Identify and remove the next ring of flower parts and place them in the next circle inward.

Continue on until all the parts of the flower have been identified and removed. Tape down all parts to the ring diagram. EXCEPTION: DO NOT TAPE DOWN THE PISTIL. Set your flower dissection sheet aside for now. You will tape down the parts of the pistil after it has been dissected.

down the parts of the pistil after it has been dissected. Explain: Read through the description

Explain:

Read through the description below of the parts of the flower.

Outermost circle: sepals

2 nd circle: petals

3 rd circle: stamen

4 th circle: pistil

Observe the sepals and petals. Sepals are usually green, leaf like parts at the base of the flower, but sepals can also look very similar to petals. Sepals provide protection to the bud. Petals are usually the brightly colored parts of a flower. Petals protect the delicate structures inside the flower and may also attract insects. The sepal and petals are not directly involved in reproduction and many flowers lack them.

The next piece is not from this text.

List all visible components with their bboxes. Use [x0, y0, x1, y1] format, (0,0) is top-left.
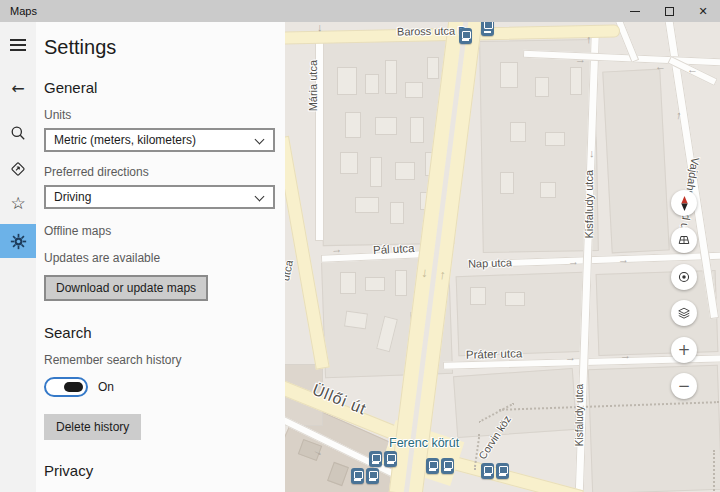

Take a look at the stamen. This is the stalk-like structure with caps found on the inside of the petals, or still attached to the stem. All parts that make up the stamen are associated with a flower’s male reproductive system. The stamen is made up of 2 parts:

the filament and the anther. The stalk portion of a stamen is the filament. It supports the anther. The anther produces pollen grains that contain plant sperm.

Now focus on the pistil. The pistil is a slender stalk-like structure with a round base connected to the stem. All parts that make up the pistil are associated with a flower’s female reproductive system. A detailed study of the pistil reveals that it is composed of three parts: stigma, style and ovary. The stigma is the top portion of the pistil. It is usually sticky. The stigma is the collecting place for pollen grains. The stalk of the pistil is

the style. The base of the pistil is the ovary, which may be partly hidden from view by the sepals. The ovary contains ovules. The ovules are the eggs of plants.

In your science notebook, label your flower drawing, using the Flower Parts Drawing as a guide.

Now with the orange exacto knife, very, very carefully cut the pistil in half long ways. Place a few grains of pollen from the anther and the cut-open pistil in a petri dish and take it, along with your science notebook, to one of the microscopes. Observe the pollen and ovary of the pistil under magnification. Draw and label the pollen grains and the ovary with ovules on the next page of your science notebook.

After observing the pistil, tape it to your flower dissection sheet.

Elaboration:

Predictions about different flowers After you and your partner have completed dissecting and labeling the tulip, choose one of the other types of flowers from the bouquet and bring it back to your table to investigate.

Examine the new flower and draw it carefully in your science notebook.

Your Prediction: Predict if the new flower has all the same flower parts as the lily. Write your prediction down in your science notebook before beginning dissection.

Using a new Flower Dissection Sheet, repeat the dissection procedure with your new flower. When complete, go back to your science notebook and label the flower parts in your drawing.

Evaluate the new flower to see if your prediction is correct. Make a note about that in your notebook.

Evaluation:

Class Discussion:

What does a flower do for a plant?

There are a lot of flowers in the springtime, and a fewer flowers in the fall. Why would a plant put out flowers mostly in the springtime?

Review Questions: to be answered in class in your science notebook

1)

Why are flowers important for a plant?